§ Stored data entries:
----------

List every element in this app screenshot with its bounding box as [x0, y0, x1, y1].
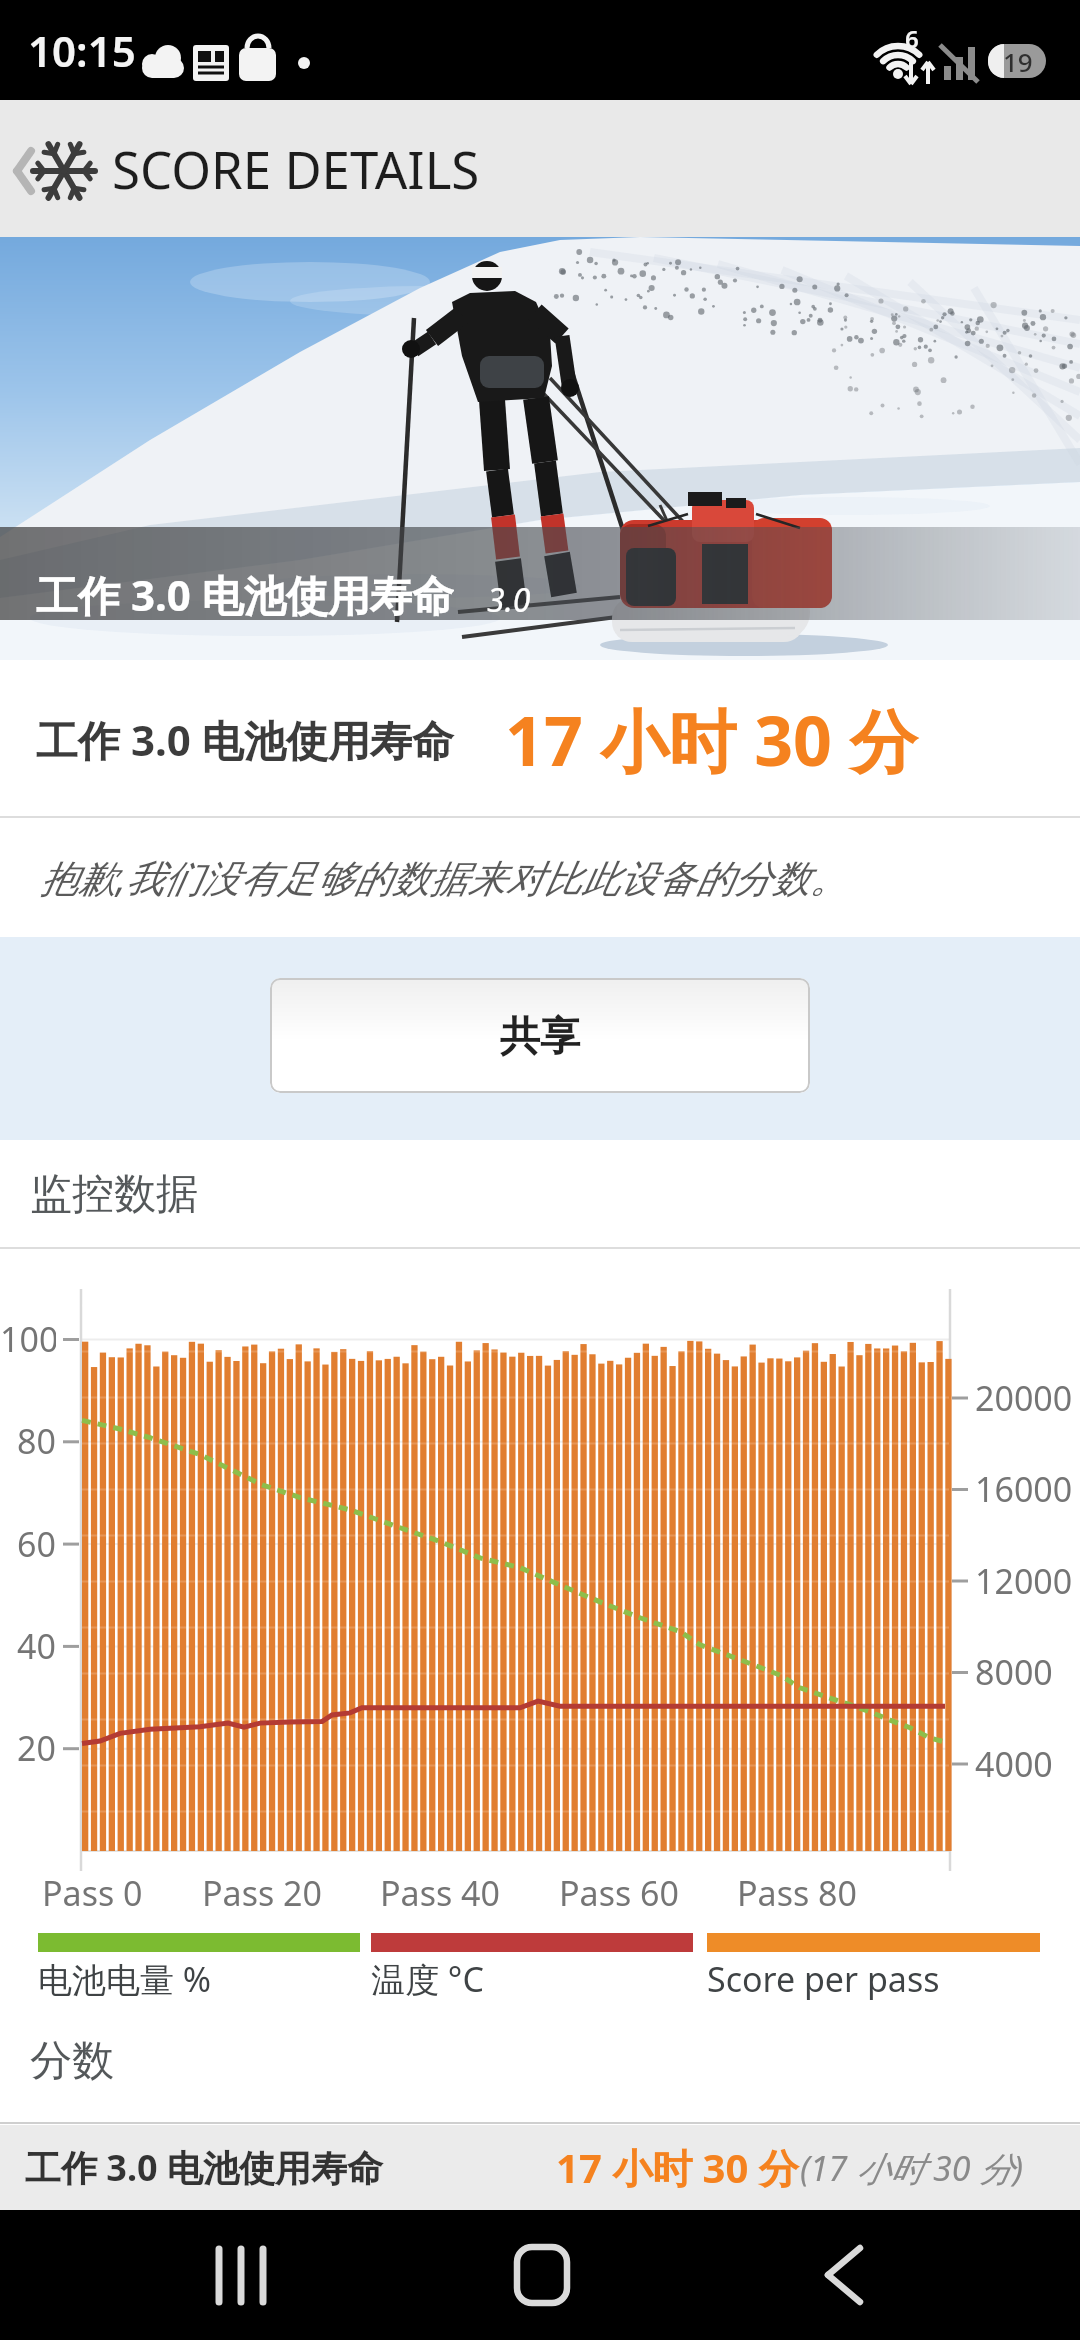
staticText: 100	[0, 1316, 56, 1362]
staticText: 16000	[975, 1466, 1073, 1512]
staticText: Score per pass	[707, 1956, 940, 2000]
staticText: 抱歉,我们没有足够的数据来对比此设备的分数。	[40, 851, 848, 903]
staticText: 8000	[975, 1649, 1053, 1695]
staticText: SCORE DETAILS	[112, 134, 480, 203]
staticText: 40	[17, 1623, 56, 1669]
staticText: 3.0	[487, 578, 531, 622]
staticText: Pass 40	[380, 1870, 500, 1916]
staticText: 20	[17, 1725, 56, 1771]
staticText: 4000	[975, 1741, 1053, 1787]
button[interactable]	[165, 2225, 315, 2330]
button[interactable]	[770, 2225, 920, 2330]
staticText: 60	[17, 1521, 56, 1567]
staticText: Pass 80	[737, 1870, 857, 1916]
staticText: Pass 0	[42, 1870, 143, 1916]
staticText: 19	[1003, 44, 1033, 78]
button[interactable]: 共享	[270, 978, 810, 1093]
button[interactable]	[0, 100, 110, 237]
staticText: 共享	[500, 1011, 580, 1061]
staticText: 17 小时 30 分	[505, 693, 918, 786]
staticText: 工作 3.0 电池使用寿命	[36, 566, 454, 622]
staticText: 工作 3.0 电池使用寿命	[36, 711, 454, 768]
staticText: 工作 3.0 电池使用寿命	[25, 2143, 384, 2192]
staticText: 6	[905, 22, 919, 52]
button[interactable]	[0, 2125, 1080, 2210]
staticText: 12000	[975, 1558, 1073, 1604]
staticText: 80	[17, 1418, 56, 1464]
staticText: 温度 °C	[371, 1956, 484, 2000]
staticText: 10:15	[28, 22, 136, 79]
staticText: Pass 60	[559, 1870, 679, 1916]
staticText: 电池电量 %	[38, 1956, 212, 2000]
button[interactable]	[465, 2225, 615, 2330]
staticText: 20000	[975, 1375, 1073, 1421]
staticText: (17 小时 30 分)	[800, 2145, 1024, 2191]
staticText: Pass 20	[202, 1870, 322, 1916]
staticText: 监控数据	[30, 1168, 198, 1221]
staticText: 分数	[30, 2035, 114, 2088]
staticText: 17 小时 30 分	[556, 2140, 799, 2195]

----------

§ Exercise:
Filter the lines above so that only those with the string "电池使用寿命" remain, then copy them.

§ Exercise response:
staticText: 工作 3.0 电池使用寿命	[36, 566, 454, 622]
staticText: 工作 3.0 电池使用寿命	[36, 711, 454, 768]
staticText: 工作 3.0 电池使用寿命	[25, 2143, 384, 2192]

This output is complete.